I hope this is of help. A lot of information that is given to us is inaccurate.

Welcome to the club.

Best wishes,

Selwyn 

 

Pain, pain go away

by Gotrhythm - 2023-09-04 15:30:22

Is it possible you are having a reaction to the bandage/dressing?

I was having steadily increasing pain and discomfort until on the forth day post surgery, I pulled the waterproof bandage off. The pain was gone in minutes.

I didn't, of course, take a shower after that or even wash around the area until the time the bandage should have been removed.

I have a theory that the stickum used on these waterproof bandages is just too good and for some people results in the skin being relentlessly pulled and pinched, not to mention causing allergic reactions.

Coping with the pain

by TeeTeeBee - 2023-09-05 21:19:44

My CRT-D was implanted three weeks ago. In my pre-procedure consults, I feel that my doc understated the pain and discomfort I might experience. My actual pain was significantly more that I expected. His recommendation that I take Tylenol for the pain was unhelpful, inadequate ,and there was never any discussion about prescribing anything stronger. There was no discussion about how to manage the discomfort caused by activities of life - like sleeping. So, here's how I coped, and maybe my coping mechanisms could help you. 
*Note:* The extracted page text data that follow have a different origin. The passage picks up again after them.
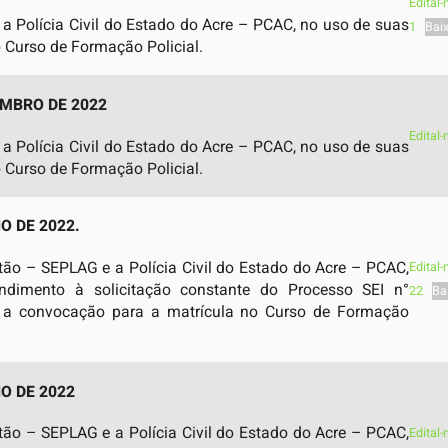
Edital
 Polícia Civil do Estado do Acre – PCAC, no uso de suas
1
Bai
o Curso de Formação Policial.
EMBRO DE 2022
Edital
 Polícia Civil do Estado do Acre – PCAC, no uso de suas
o Curso de Formação Policial.
O DE 2022.
tão – SEPLAG e a Polícia Civil do Estado do Acre – PCAC,
Edital
ndimento à solicitação constante do Processo SEI n°
22
Ba
 a convocação para a matrícula no Curso de Formação
HO DE 2022
tão – SEPLAG e a Polícia Civil do Estado do Acre – PCAC,
Edital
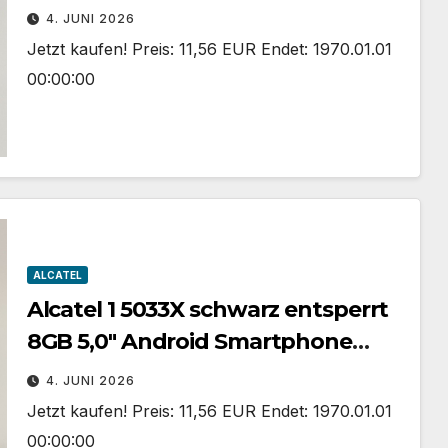
Smartphone gesprungen #C09
4. JUNI 2026
Jetzt kaufen! Preis: 11,56 EUR Endet: 1970.01.01
00:00:00
ALCATEL
Alcatel 1 5033X schwarz entsperrt
8GB 5,0″ Android Smartphone
gesprungen Fehler #C16
4. JUNI 2026
Jetzt kaufen! Preis: 11,56 EUR Endet: 1970.01.01
00:00:00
Medication: Fortunately I had a couple of Valium pills left over from a recent kidney stone episode. They knocked out the pain for a couple of days. By then the pain had receded and Tylenol could handle it, so I didn't have to demand a prescription from the doc. The take-away: demand proper meds to manage the pain.

Sleeping: I didn't sleep for the first three nights because of the discomfort. I came up with two solutions. First, an hour before bed I ate a medical marijuana gummy (they are legal in the state where I live) It took the edge off the pain and made me sleepy. Second, I used extra bed pillows as bolsters on both sides of the bed. When I sleep on my back, the pillows on the left support my left arm and relieve almost all discomfort. When I sleep on my right side, the pillows support my left arm so that it doesn't drape across my body. I'm still using the bolster system now - three weeks post-op. The take-away: find a way to support your left arm when you are in bed. Consider CBD or marijuana if they are legal in your state.